**ACTIVITY**
As you print the data below, keep every line exactly as it is and leave the images behind.

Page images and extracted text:
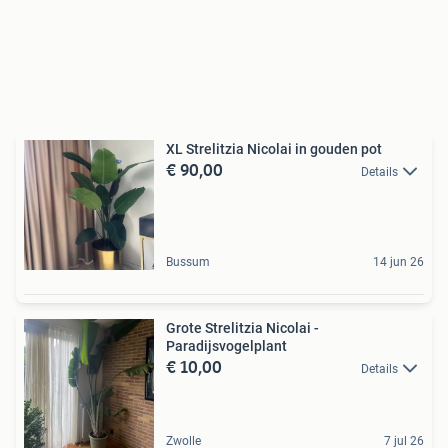
XL Strelitzia Nicolai in gouden pot
€ 90,00
Details
Bussum
14 jun 26
Grote Strelitzia Nicolai -
Paradijsvogelplant
€ 10,00
Details
Zwolle
7 jul 26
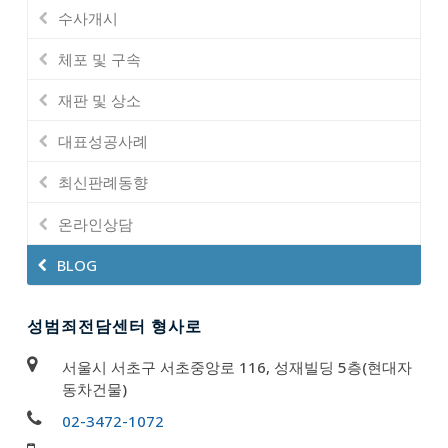
수사개시
체포 및 구속
재판 및 상소
대표성공사례
최신판례동향
온라인상담
BLOG
성범죄전담센터 형사로
서울시 서초구 서초중앙로 116, 성재빌딩 5층(현대자
동차건물)
02-3472-1072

**SOLUTION BELOW**
XL Strelitzia Nicolai in gouden pot
€ 90,00
Details
Bussum
14 jun 26
Grote Strelitzia Nicolai -
Paradijsvogelplant
€ 10,00
Details
Zwolle
7 jul 26
수사개시
체포 및 구속
재판 및 상소
대표성공사례
최신판례동향
온라인상담
BLOG
성범죄전담센터 형사로
서울시 서초구 서초중앙로 116, 성재빌딩 5층(현대자
동차건물)
02-3472-1072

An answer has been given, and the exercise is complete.